May is National Physiotherapy Month in Canada. It’s an opportunity to recognize physiotherapists for their significant role in health promotion and the treatment of injury and disease. Physiotherapists combine their in-depth knowledge of the body and how it works with specialized hands-on clinical skills to assess, diagnose, and treat symptoms of illness, injury, or disability.
To celebrate, we’re sharing the stories of Northern Health physiotherapists. Carli Kerr describes her role as a physiotherapist at the University Hospital of Northern British Columbia (UHNBC) in Prince George. Carli became a physiotherapist after working as a lifeguard for more than 10 years. She says teaching people of all ages and abilities to swim and exercise in a safe and accessible way inspired her to pursue a career in physiotherapy.
Tell us about your role
“I work with neuro outpatients at UHNBC in Prince George. Most of my role is seeing outpatients in Prince George, but I’m available for the region, so I do virtual health as well. I do a mix of one-to-one sessions and group programs, hydrotherapy, and I lend a hand on the acute floors if I have capacity. There have also been students from UBC involved in the clinic, so mentorship is a big part of my role.”
What is the neuro outpatient program?
“I work with anything neurological: everything from stroke, multiple sclerosis, Parkinson's disease, traumatic brain injury, myelitis, and spinal cord injury… the population is really diverse.

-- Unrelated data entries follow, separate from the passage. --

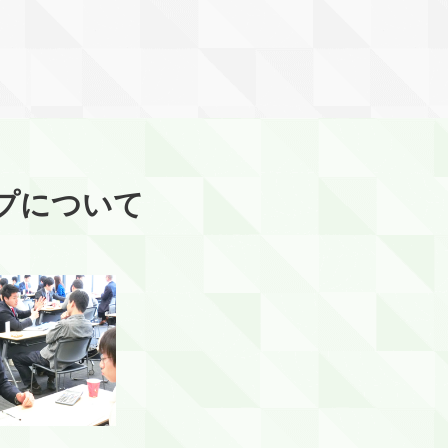
プについて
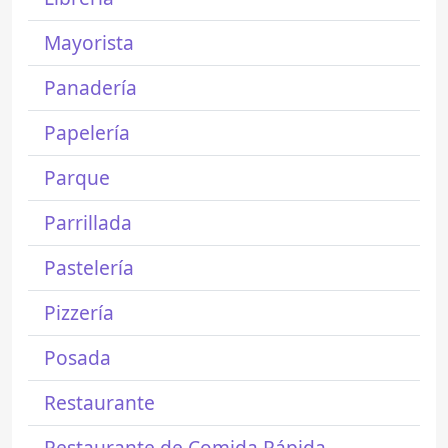
Mayorista
Panadería
Papelería
Parque
Parrillada
Pastelería
Pizzería
Posada
Restaurante
Restaurante de Comida Rápida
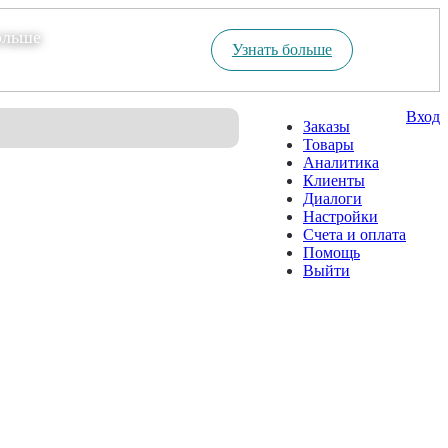
ольше
Узнать больше
Вход
Заказы
Товары
Аналитика
Клиенты
Диалоги
Настройки
Счета и оплата
Помощь
Выйти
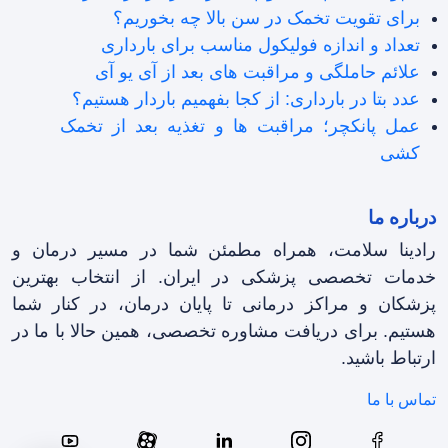
برای تقویت تخمک در سن بالا چه بخوریم؟
تعداد و اندازه فولیکول مناسب برای بارداری
علائم حاملگی و مراقبت های بعد از آی یو آی
عدد بتا در بارداری: از کجا بفهمیم باردار هستیم؟
عمل پانکچر؛ مراقبت ها و تغذیه بعد از تخمک
کشی
درباره ما
رادینا سلامت، همراه مطمئن شما در مسیر درمان و
خدمات تخصصی پزشکی در ایران. از انتخاب بهترین
پزشکان و مراکز درمانی تا پایان درمان، در کنار شما
هستیم. برای دریافت مشاوره تخصصی، همین حالا با ما در
ارتباط باشید.
تماس با ما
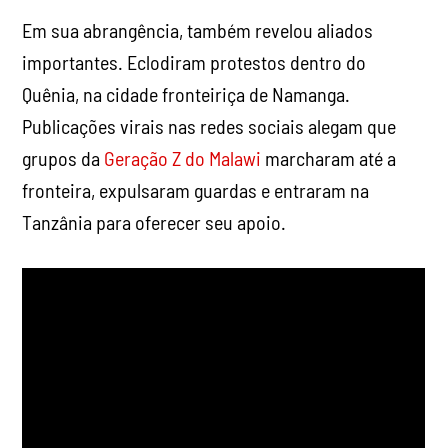
Em sua abrangência, também revelou aliados
importantes. Eclodiram protestos dentro do
Quênia, na cidade fronteiriça de Namanga.
Publicações virais nas redes sociais alegam que
grupos da
Geração Z do Malawi
marcharam até a
fronteira, expulsaram guardas e entraram na
Tanzânia para oferecer seu apoio.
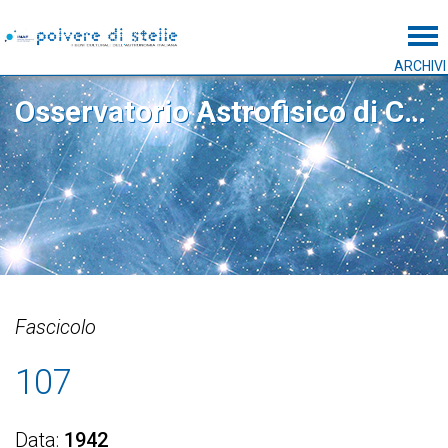
Tog
ARCHIVI
Osservatorio Astrofisico di Catania
Fascicolo
107
Data
1942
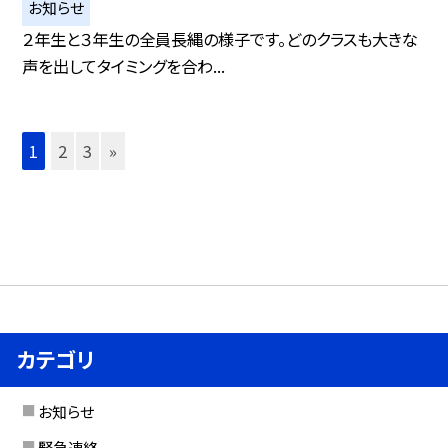
お知らせ
２年生と３年生の全員長縄の様子です。どのクラスも大きな
声を出してタイミングを合わ...
1
2
3
»
カテゴリ
お知らせ
緊急連絡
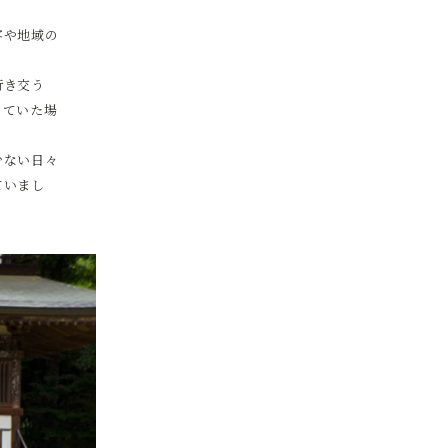
客や地域の
行き交う
っていた場
少ない日々
ていまし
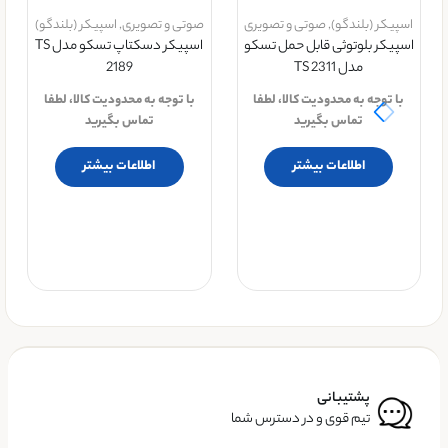
اسپیکر (بلندگو)
,
صوتی و تصویری
صوتی و تصویری
,
اسپیکر (بلندگو)
اسپیکر بلوتوثی قابل حمل تسکو
اسپیکر دسکتاپ تسکو مدل TS
مدل TS 2311
2189
با توجه به محدودیت کالا، لطفا
با توجه به محدودیت کالا، لطفا
تماس بگیرید
تماس بگیرید
اطلاعات بیشتر
اطلاعات بیشتر
پشتیبانی
تیم قوی و در دسترس شما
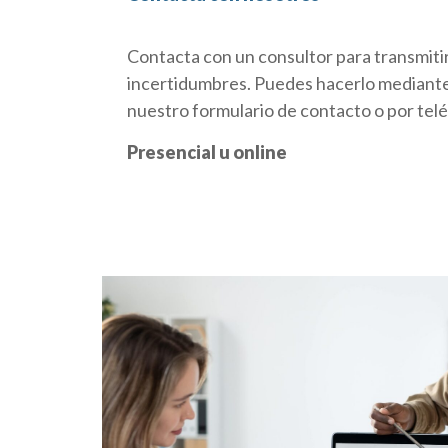
Contacta con un consultor para transmiti
incertidumbres. Puedes hacerlo mediante
nuestro formulario de contacto o por tel
Presencial u online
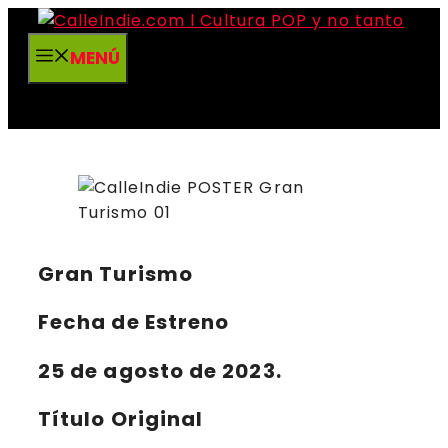
Saltar
al
MENÚ
contenido
Gran Turismo
Fecha de Estreno
25 de agosto de 2023.
Título Original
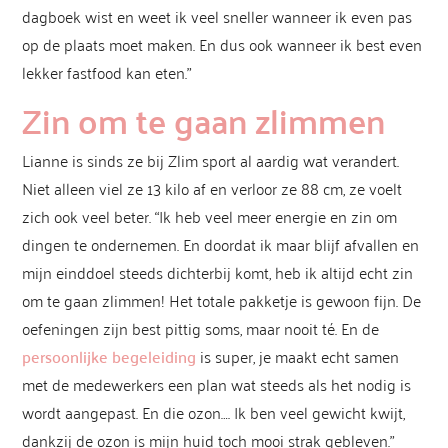
dagboek wist en weet ik veel sneller wanneer ik even pas
op de plaats moet maken. En dus ook wanneer ik best even
lekker fastfood kan eten.”
Zin om te gaan zlimmen
Lianne is sinds ze bij Zlim sport al aardig wat verandert.
Niet alleen viel ze 13 kilo af en verloor ze 88 cm, ze voelt
zich ook veel beter. “Ik heb veel meer energie en zin om
dingen te ondernemen. En doordat ik maar blijf afvallen en
mijn einddoel steeds dichterbij komt, heb ik altijd echt zin
om te gaan zlimmen! Het totale pakketje is gewoon fijn. De
oefeningen zijn best pittig soms, maar nooit té. En de
persoonlijke begeleiding
is super, je maakt echt samen
met de medewerkers een plan wat steeds als het nodig is
wordt aangepast. En die ozon…. Ik ben veel gewicht kwijt,
dankzij de ozon is mijn huid toch mooi strak gebleven.”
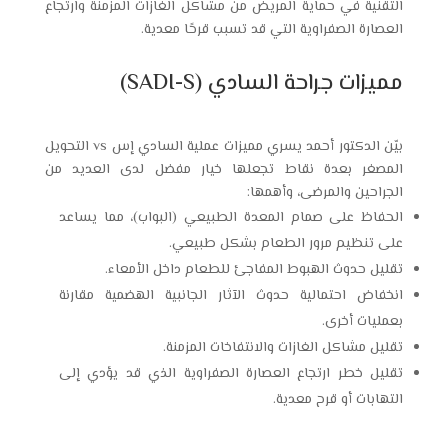
التقنية في حماية المريض من مشاكل الغازات المزمنة وارتجاع
العصارة الصفراوية التي قد تسبب قرحًا معدية.
مميزات جراحة السادي (SADI-S)
بيّن الدكتور أحمد يسري مميزات عملية السادي إس vs التحويل
المصغر بعدة نقاط تجعلها خيار مفضل لدى العديد من
الجراحين والمرضى، وأهمها:
الحفاظ على صمام المعدة الطبيعي (البواب)، مما يساعد
على تنظيم مرور الطعام بشكل طبيعي.
تقليل حدوث الهبوط المفاجئ للطعام داخل الأمعاء.
انخفاض احتمالية حدوث الآثار الجانبية الهضمية مقارنة
بعمليات أخرى.
تقليل مشاكل الغازات والانتفاخات المزمنة.
تقليل خطر ارتجاع العصارة الصفراوية الذي قد يؤدي إلى
التهابات أو قرح معدية.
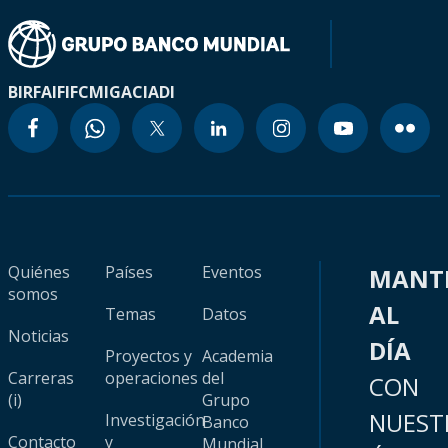
BIRF
AIF
IFC
MIGA
CIADI
Quiénes
Países
Eventos
MANT
somos
AL
Temas
Datos
Noticias
DÍA
Proyectos y
Academia
Carreras
operaciones
del
CON
(i)
Grupo
NUEST
Investigación
Banco
Contacto
y
Mundial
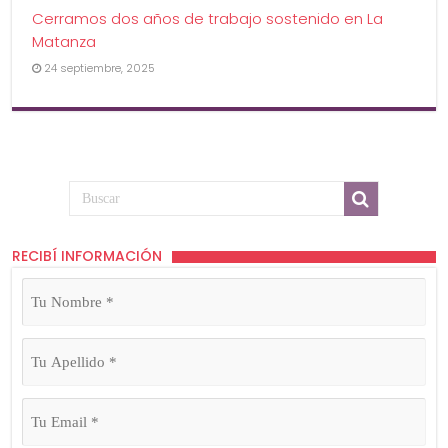
Cerramos dos años de trabajo sostenido en La
Matanza
24 septiembre, 2025
RECIBÍ INFORMACIÓN
Tu
Nombre
(Obligatorio)
Tu
Apellido
(Obligatorio)
Tu
Email
(Obligatorio)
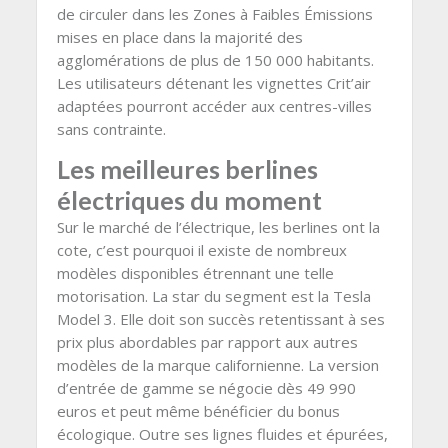
de circuler dans les Zones à Faibles Émissions
mises en place dans la majorité des
agglomérations de plus de 150 000 habitants.
Les utilisateurs détenant les vignettes Crit’air
adaptées pourront accéder aux centres-villes
sans contrainte.
Les meilleures berlines
électriques du moment
Sur le marché de l’électrique, les berlines ont la
cote, c’est pourquoi il existe de nombreux
modèles disponibles étrennant une telle
motorisation. La star du segment est la Tesla
Model 3. Elle doit son succès retentissant à ses
prix plus abordables par rapport aux autres
modèles de la marque californienne. La version
d’entrée de gamme se négocie dès 49 990
euros et peut même bénéficier du bonus
écologique. Outre ses lignes fluides et épurées,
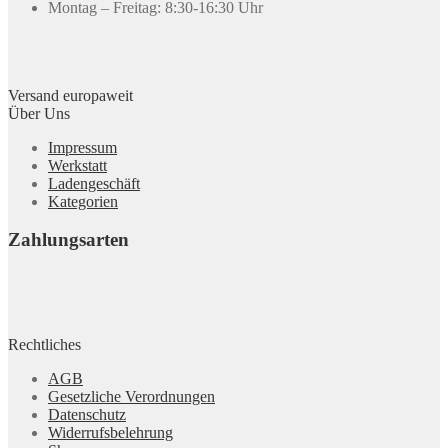
Montag – Freitag: 8:30-16:30 Uhr
Versand europaweit
Über Uns
Impressum
Werkstatt
Ladengeschäft
Kategorien
Zahlungsarten
Rechtliches
AGB
Gesetzliche Verordnungen
Datenschutz
Widerrufsbelehrung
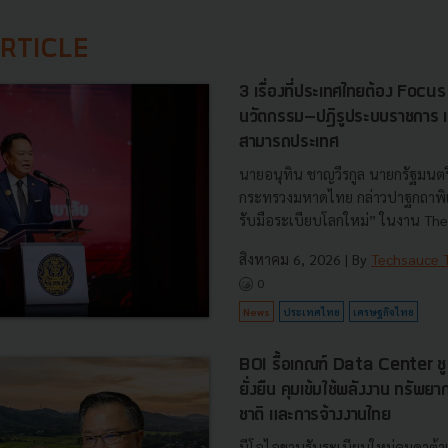
RTICLE
3 เรื่องที่ประเทศไทยต้อง Focu
นวัตกรรม–ปฏิรูประบบราชการ เ
สามารถประเทศ
นายอนุทิน ชาญวีรกูล นายกรัฐมนตร
กระทรวงมหาดไทย กล่าวปาฐกถาพิเศ
รับมือระเบียบโลกใหม่” ในงาน The
สิงหาคม 6, 2026
| By
Techsauce
0
News
ประเทศไทย
เศรษฐกิจไทย
BOI รื้อเกณฑ์ Data Center ชู 4
ยั่งยืน คุมเข้มใช้พลังงาน ทรัพ
ชาติ และการจ้างงานไทย
บีโอไอขานรับระเบียบใหม่คุมดาต้า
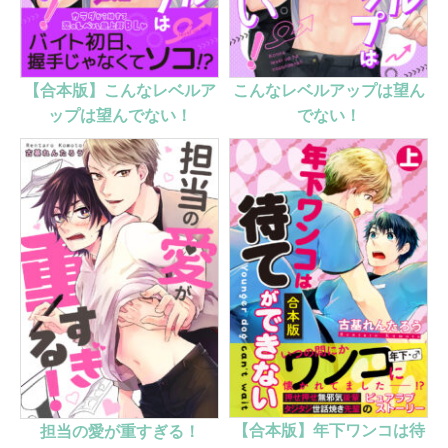
【合本版】こんなレベルア
こんなレベルアップは望ん
ップは望んでない！
でない！
【合本版】年下ワンコは待
担当の愛が重すぎる！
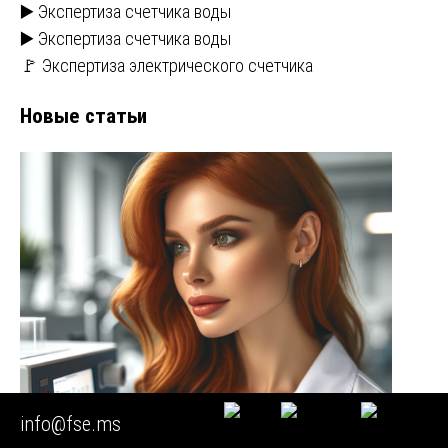
▶️ Экспертиза счетчика воды
▶️ Экспертиза счетчика воды
🚩 Экспертиза электрического счетчика
Новые статьи
info@fse.ms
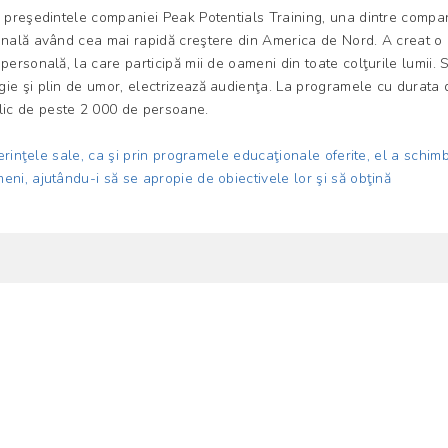
i preşedintele companiei Peak Potentials Training, una dintre compan
sonală având cea mai rapidă creştere din America de Nord. A creat o
personală, la care participă mii de oameni din toate colţurile lumii. S
ie şi plin de umor, electrizează audienţa. La programele cu durata 
ic de peste 2 000 de persoane.
nferinţele sale, ca şi prin programele educaţionale oferite, el a schim
eni, ajutându-i să se apropie de obiectivele lor şi să obţină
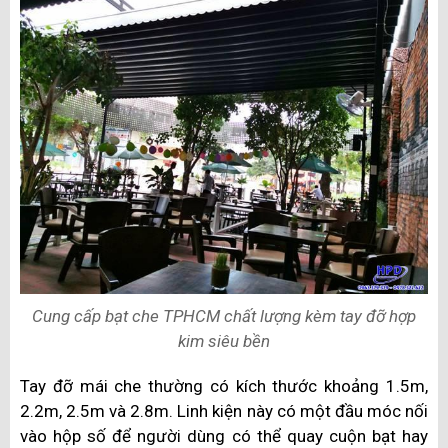
Cung cấp bạt che TPHCM chất lượng kèm tay đỡ hợp
kim siêu bền
Tay đỡ mái che thường có kích thước khoảng 1.5m,
2.2m, 2.5m và 2.8m. Linh kiện này có một đầu móc nối
vào hộp số để người dùng có thể quay cuộn bạt hay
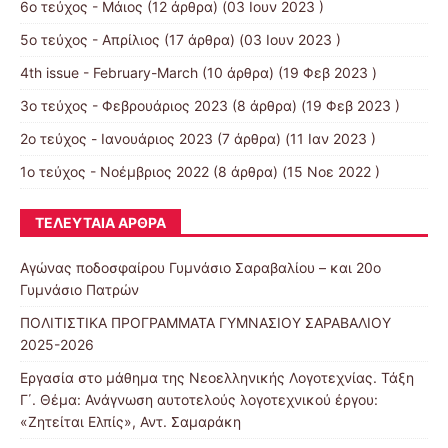
6ο τεύχος - Μάιος
(12 άρθρα) (03 Ιουν 2023 )
5ο τεύχος - Απρίλιος
(17 άρθρα) (03 Ιουν 2023 )
4th issue - February-March
(10 άρθρα) (19 Φεβ 2023 )
3ο τεύχος - Φεβρουάριος 2023
(8 άρθρα) (19 Φεβ 2023 )
2ο τεύχος - Ιανουάριος 2023
(7 άρθρα) (11 Ιαν 2023 )
1ο τεύχος - Νοέμβριος 2022
(8 άρθρα) (15 Νοε 2022 )
ΤΕΛΕΥΤΑΊΑ ΆΡΘΡΑ
Αγώνας ποδοσφαίρου Γυμνάσιο Σαραβαλίου – και 20ο
Γυμνάσιο Πατρών
ΠΟΛΙΤΙΣΤΙΚΑ ΠΡΟΓΡΑΜΜΑΤΑ ΓΥΜΝΑΣΙΟΥ ΣΑΡΑΒΑΛΙΟΥ
2025-2026
Εργασία στο μάθημα της Νεοελληνικής Λογοτεχνίας. Τάξη
Γ΄. Θέμα: Ανάγνωση αυτοτελούς λογοτεχνικού έργου:
«Ζητείται Ελπίς», Αντ. Σαμαράκη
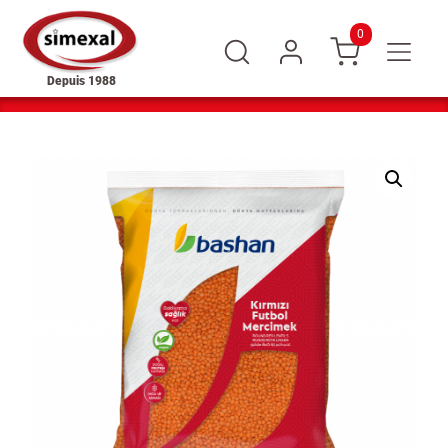
0
Depuis 1988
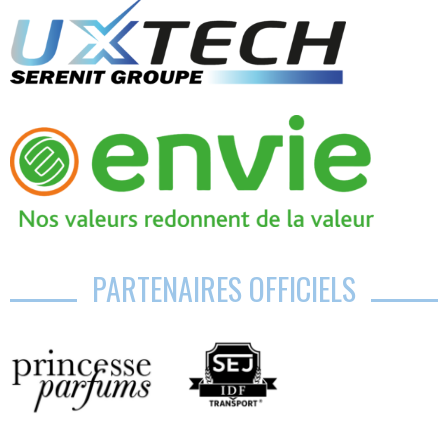
PARTENAIRES OFFICIELS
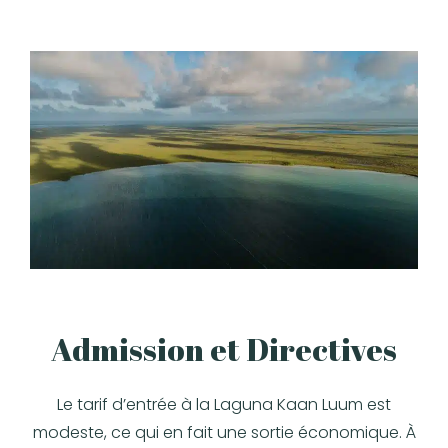
Admission et Directives
Le tarif d’entrée à la Laguna Kaan Luum est
modeste, ce qui en fait une sortie économique. À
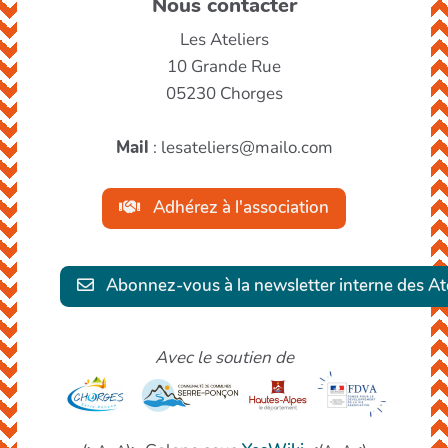
Nous contacter
Les Ateliers
10 Grande Rue
05230 Chorges
Mail
: lesateliers@mailo.com
Adhérez à l'association
Abonnez-vous à la newsletter interne des Ate
Avec le soutien de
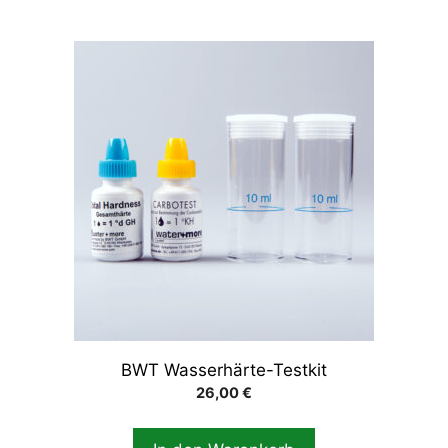
BWT Wasserhärte-Testkit
26,00
€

We help people who have experienced a recent neurological incident causing functional changes. We serve patients who don’t quality for inpatient rehab like those who are discharged from hospital with minimal deficits. We also help people who have done a rehab stint, as they are often still in a time period where we would expect them to experience change. For example, the best time to create change, improve, and rehab a stroke patient is over the first 12 months. By the time they work their way through their hospital stay in rehab, it might only be three or four months post-stroke. The hope is to have accessible follow-up in a community setting where people can continue to rehab and improve over longer time periods to get back to their best baseline possible.”
What is it like to work with students?
“Recovery can be slow for the neuro population. There are patients that need a lot of follow-up long term, so to be able to give them that as one person is really challenging. There have been two students from UBC in the clinic every placement since August 2021, and depending on what level they’re at, they can increase my caseload. I can see around 20 patients a week on my own, whereas the students can see an additional 10 to 12 patients. We can offer more to our patients, to allow people to be seen multiple times a week and for longer timeframes. The patients have seemed to really enjoy it, the students have gotten really good feedback, and most of the patients are really sad when the students are done after their five-week stint with us! The students get a lot out of it too, because it's an opportunity for them to be hands-on.”
What impact does your role have on patients?
“A lot of patients, especially the ones that have a long stay in the hospital, come in with severe limitations and often don't realize how difficult it's going to be to go back home. I think it can be kind of scary for people going from having many health care professionals here supporting you to going home and not knowing what's next and not being where you were before you had your incident. The biggest impact for the patients is just knowing that there's going to be somebody to follow up with, there's going to be somebody that they can reach out to and ask questions, and there's going to be somebody checking in on them, so when they get home and it's harder than they expected, they know they're not alone.”
What’s something thing you wish everyone knew about physiotherapy?
“The most important thing is that physio is not just about what you do in the clinic with your physiotherapist, it's about what you're willing to put in on your own time that makes the biggest difference. You may be here in the hospital doing your ankle pumps or your breathing exercises in bed, or if you're an outpatient, you’re doing those exercises at home. We only get a little snippet of time with you, whether it's 20 minutes or an hour, and then you go on and you spend the other 23 and a half hours of your day alone. It really comes down to individual motivation and what you're willing to put in outside of the clinic session that is going to make the difference that people often want to see!”